# About this exercise
Go through the data below and copy each line where the word "بیوگرافی" occurs.

--- Data for the task ---

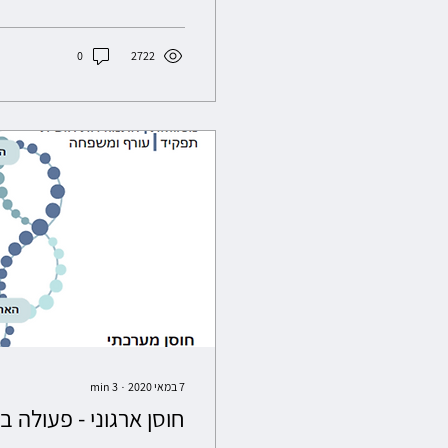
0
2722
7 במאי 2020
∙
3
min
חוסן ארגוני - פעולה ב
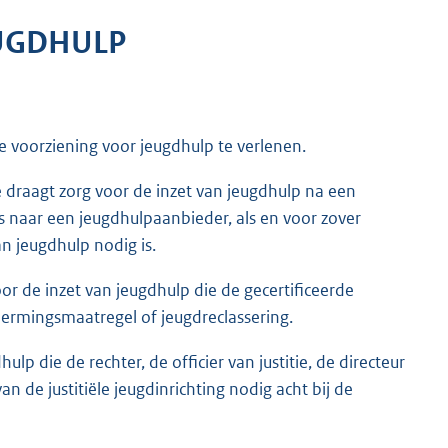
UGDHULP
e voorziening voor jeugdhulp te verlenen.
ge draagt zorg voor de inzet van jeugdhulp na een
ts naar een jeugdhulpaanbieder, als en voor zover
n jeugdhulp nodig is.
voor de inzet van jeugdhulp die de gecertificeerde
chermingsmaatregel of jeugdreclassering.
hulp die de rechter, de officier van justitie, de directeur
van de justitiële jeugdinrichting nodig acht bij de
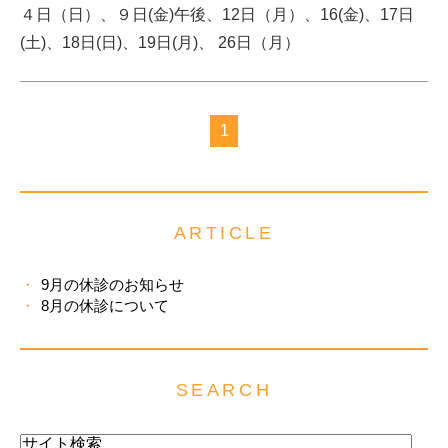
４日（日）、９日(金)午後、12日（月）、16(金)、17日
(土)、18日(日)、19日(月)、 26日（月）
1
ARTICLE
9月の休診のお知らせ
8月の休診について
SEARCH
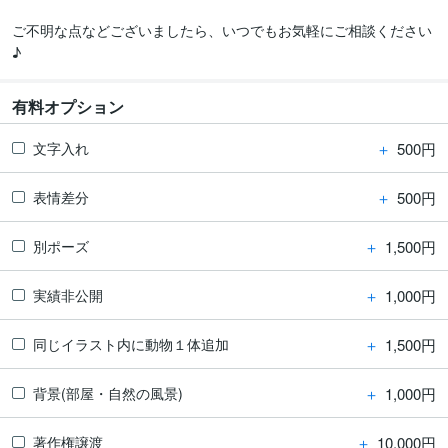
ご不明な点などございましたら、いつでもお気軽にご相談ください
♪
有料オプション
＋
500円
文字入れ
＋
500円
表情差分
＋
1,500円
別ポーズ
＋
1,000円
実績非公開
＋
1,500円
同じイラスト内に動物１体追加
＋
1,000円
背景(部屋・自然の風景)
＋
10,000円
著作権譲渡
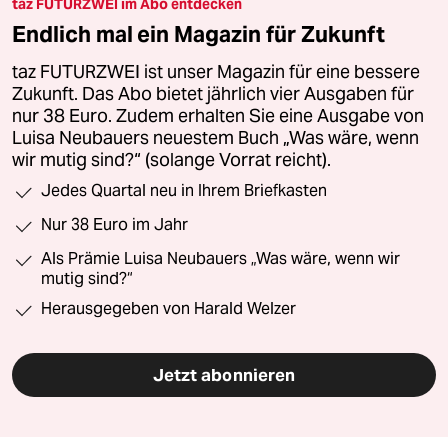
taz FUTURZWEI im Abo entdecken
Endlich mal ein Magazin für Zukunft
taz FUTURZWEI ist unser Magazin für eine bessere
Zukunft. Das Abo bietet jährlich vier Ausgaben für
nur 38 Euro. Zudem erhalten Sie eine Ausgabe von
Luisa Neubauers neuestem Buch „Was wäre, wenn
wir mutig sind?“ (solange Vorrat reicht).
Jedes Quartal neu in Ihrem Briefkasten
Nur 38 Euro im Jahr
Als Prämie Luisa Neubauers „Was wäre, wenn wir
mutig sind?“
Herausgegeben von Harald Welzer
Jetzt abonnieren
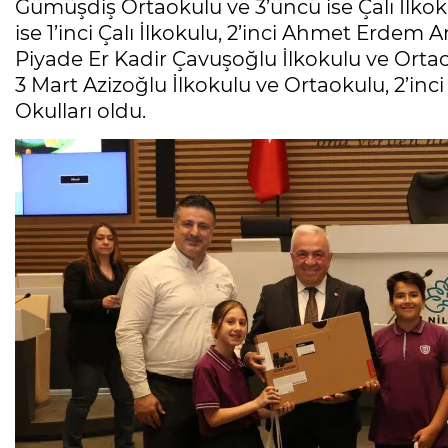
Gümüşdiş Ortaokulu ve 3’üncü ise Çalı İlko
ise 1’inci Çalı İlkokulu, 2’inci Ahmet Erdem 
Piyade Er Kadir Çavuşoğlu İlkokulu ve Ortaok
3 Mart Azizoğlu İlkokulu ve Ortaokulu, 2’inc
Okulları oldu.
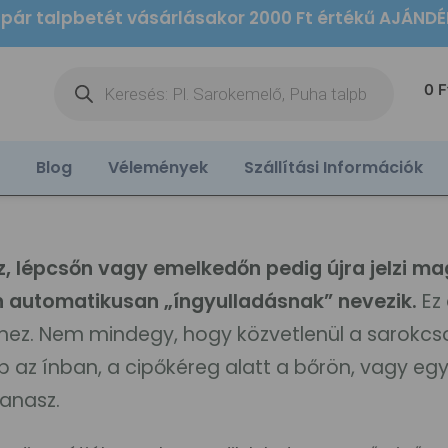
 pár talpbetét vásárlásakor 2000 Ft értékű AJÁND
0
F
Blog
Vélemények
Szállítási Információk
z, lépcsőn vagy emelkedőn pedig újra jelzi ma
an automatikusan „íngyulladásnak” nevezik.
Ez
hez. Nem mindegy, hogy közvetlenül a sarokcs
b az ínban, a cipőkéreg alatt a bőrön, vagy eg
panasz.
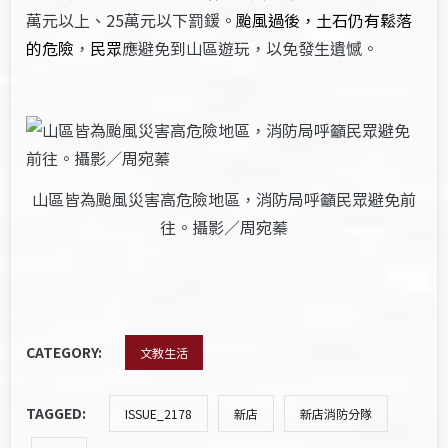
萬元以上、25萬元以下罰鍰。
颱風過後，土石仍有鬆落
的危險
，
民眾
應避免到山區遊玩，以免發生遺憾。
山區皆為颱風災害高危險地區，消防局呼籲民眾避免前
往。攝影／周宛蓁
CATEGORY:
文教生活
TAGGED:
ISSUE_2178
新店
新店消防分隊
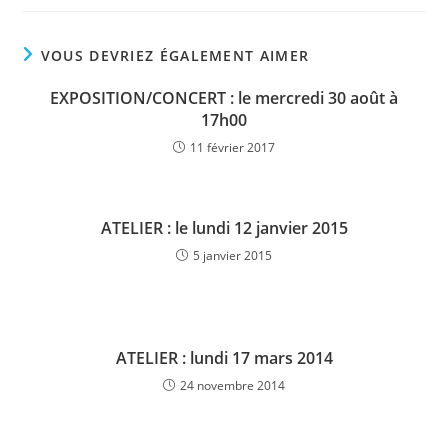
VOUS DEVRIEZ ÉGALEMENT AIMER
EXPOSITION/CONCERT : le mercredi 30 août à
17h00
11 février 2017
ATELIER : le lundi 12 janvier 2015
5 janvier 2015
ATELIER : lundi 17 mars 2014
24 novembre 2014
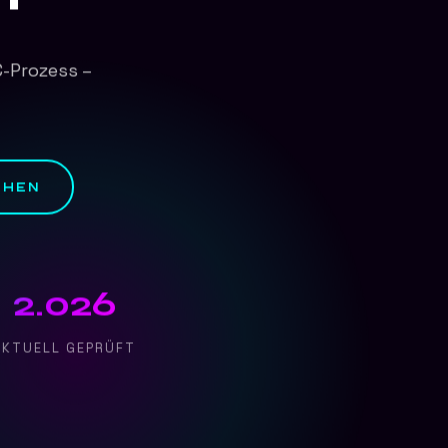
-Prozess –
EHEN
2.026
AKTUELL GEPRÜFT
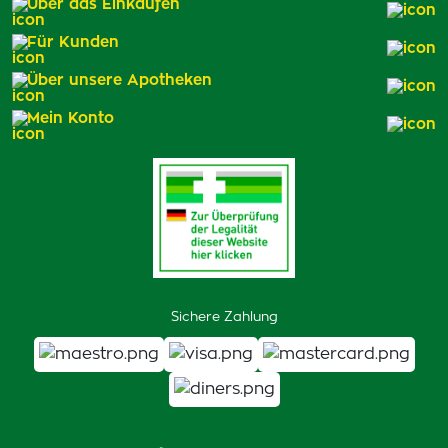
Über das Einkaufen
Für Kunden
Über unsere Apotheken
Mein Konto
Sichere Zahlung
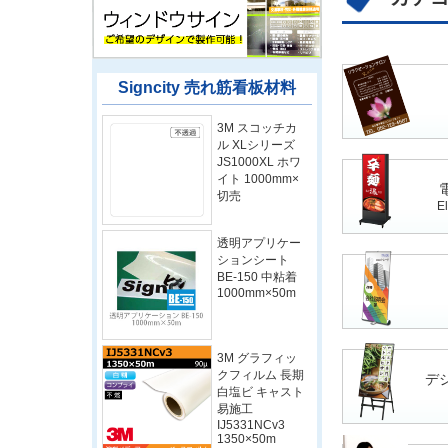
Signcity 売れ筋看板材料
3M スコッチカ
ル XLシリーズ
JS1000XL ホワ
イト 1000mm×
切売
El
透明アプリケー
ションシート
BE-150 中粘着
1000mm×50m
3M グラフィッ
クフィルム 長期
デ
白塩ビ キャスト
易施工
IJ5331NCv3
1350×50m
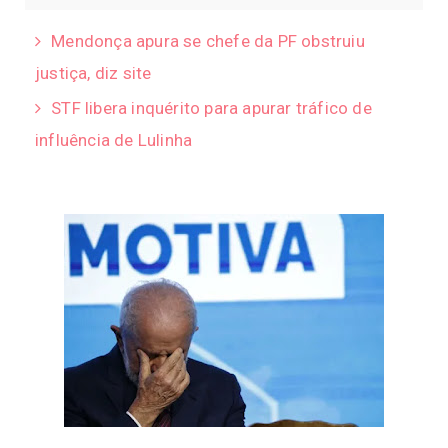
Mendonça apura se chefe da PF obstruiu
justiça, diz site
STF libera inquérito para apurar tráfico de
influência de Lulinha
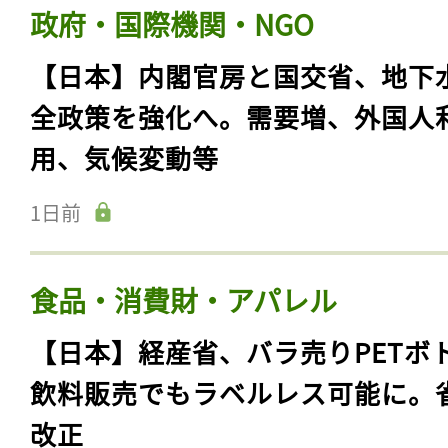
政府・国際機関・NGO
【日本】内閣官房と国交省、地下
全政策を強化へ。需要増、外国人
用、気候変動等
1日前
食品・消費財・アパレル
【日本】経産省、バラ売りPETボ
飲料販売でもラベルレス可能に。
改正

---
--- Data for the task ---

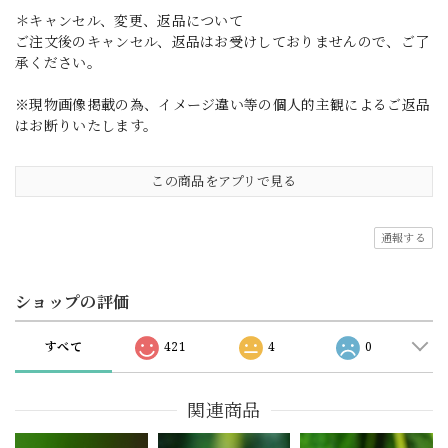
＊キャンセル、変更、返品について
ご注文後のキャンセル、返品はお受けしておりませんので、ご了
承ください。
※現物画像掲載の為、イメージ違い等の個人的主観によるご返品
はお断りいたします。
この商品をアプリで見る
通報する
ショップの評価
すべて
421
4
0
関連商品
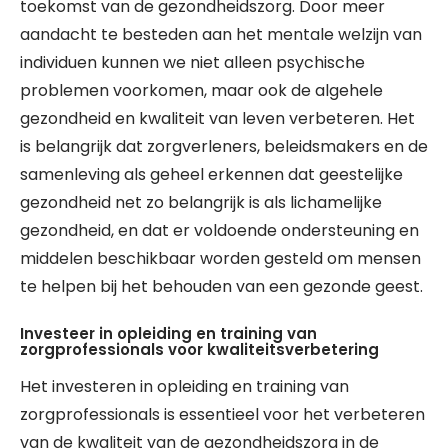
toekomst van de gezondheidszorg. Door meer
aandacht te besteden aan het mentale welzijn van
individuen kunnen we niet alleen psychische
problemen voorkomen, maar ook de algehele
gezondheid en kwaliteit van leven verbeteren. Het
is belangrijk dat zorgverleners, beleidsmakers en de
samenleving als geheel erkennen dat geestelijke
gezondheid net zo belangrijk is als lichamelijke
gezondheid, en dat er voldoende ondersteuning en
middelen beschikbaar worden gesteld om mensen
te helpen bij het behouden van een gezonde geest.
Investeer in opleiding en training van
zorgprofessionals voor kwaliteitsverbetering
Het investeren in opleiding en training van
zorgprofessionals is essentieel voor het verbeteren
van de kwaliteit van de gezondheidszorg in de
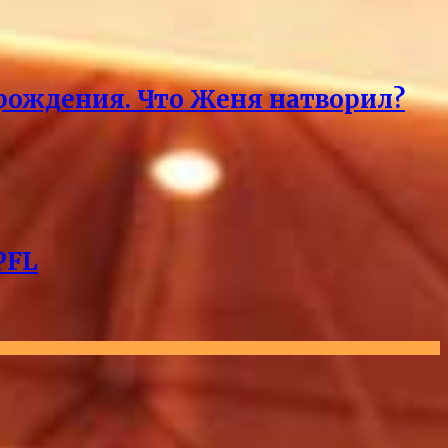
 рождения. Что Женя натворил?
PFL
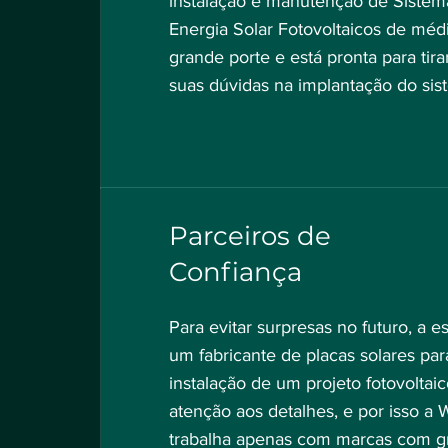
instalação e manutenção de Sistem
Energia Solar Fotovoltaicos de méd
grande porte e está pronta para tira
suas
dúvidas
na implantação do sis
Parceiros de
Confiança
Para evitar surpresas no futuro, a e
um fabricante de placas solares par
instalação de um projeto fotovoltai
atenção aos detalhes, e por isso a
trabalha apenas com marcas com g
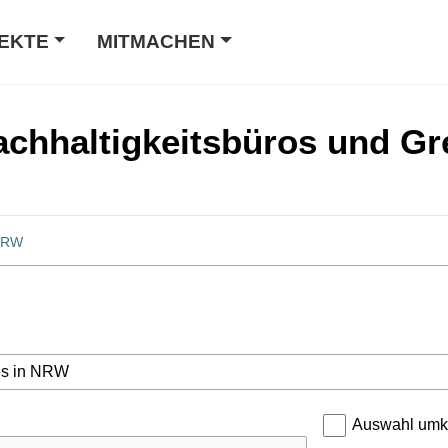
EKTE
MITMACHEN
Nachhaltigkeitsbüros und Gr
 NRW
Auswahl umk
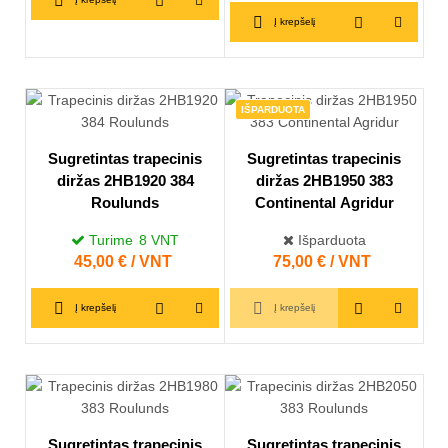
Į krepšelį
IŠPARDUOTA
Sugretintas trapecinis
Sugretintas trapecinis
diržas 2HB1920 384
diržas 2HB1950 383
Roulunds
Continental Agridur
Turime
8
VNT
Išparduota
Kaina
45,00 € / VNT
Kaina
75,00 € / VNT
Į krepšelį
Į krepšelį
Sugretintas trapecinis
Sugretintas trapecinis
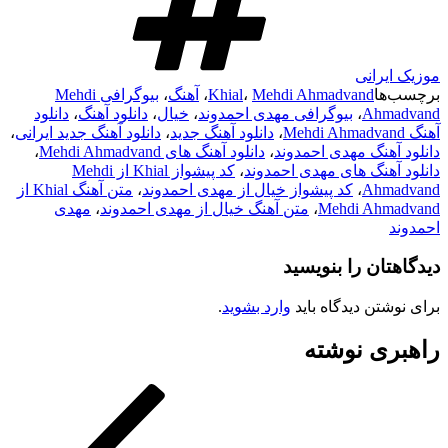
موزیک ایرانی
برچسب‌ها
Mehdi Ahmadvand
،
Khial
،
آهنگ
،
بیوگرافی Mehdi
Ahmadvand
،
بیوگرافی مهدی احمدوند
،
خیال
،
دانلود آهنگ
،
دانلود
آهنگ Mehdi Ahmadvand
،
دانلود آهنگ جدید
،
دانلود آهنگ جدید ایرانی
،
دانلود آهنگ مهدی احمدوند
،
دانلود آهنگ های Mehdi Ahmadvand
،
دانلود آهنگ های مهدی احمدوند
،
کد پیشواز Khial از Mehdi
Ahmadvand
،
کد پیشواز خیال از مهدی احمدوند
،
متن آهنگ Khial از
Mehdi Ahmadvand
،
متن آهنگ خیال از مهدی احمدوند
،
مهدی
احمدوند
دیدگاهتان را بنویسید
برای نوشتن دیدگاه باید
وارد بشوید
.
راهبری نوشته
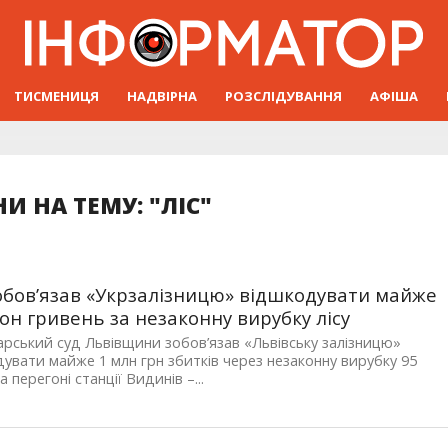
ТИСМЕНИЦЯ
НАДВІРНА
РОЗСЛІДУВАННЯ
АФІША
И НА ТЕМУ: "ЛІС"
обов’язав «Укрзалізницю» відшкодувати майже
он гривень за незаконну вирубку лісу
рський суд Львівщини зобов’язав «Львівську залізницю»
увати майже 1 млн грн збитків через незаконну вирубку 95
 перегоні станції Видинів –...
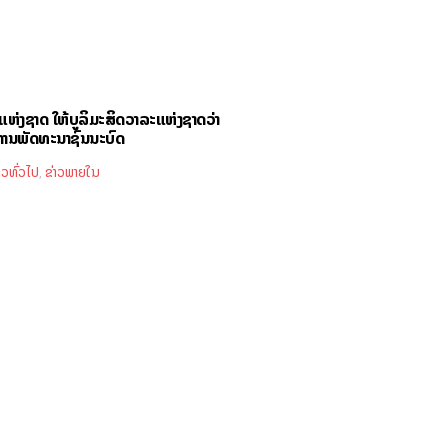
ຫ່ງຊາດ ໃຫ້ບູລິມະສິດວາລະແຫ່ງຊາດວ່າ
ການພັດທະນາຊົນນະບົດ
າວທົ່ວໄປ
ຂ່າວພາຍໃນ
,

---
--- Data for the task ---

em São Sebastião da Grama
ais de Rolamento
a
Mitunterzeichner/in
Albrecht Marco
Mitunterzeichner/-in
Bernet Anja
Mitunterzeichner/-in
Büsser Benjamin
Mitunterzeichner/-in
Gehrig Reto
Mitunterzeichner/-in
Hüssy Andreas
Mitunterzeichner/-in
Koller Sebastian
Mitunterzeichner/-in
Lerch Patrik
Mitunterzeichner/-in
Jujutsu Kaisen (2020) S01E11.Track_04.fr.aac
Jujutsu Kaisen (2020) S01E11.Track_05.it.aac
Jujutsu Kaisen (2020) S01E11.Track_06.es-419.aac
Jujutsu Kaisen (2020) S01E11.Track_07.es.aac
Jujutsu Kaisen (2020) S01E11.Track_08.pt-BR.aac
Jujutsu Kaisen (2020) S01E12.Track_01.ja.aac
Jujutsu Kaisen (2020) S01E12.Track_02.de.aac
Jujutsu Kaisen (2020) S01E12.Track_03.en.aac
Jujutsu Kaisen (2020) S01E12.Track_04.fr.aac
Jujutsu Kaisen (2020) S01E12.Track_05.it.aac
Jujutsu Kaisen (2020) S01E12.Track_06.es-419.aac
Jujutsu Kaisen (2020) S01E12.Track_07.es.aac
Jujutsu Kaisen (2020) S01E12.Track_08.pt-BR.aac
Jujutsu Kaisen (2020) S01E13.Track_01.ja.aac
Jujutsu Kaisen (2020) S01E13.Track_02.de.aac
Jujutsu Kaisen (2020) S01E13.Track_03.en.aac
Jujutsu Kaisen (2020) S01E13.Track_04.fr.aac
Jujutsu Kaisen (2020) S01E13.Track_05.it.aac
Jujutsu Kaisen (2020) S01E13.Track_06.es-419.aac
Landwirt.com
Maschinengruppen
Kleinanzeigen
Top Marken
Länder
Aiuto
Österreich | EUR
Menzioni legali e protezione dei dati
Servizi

---

# Response below
بیوگرافی Mehdi
بیوگرافی مهدی احمدوند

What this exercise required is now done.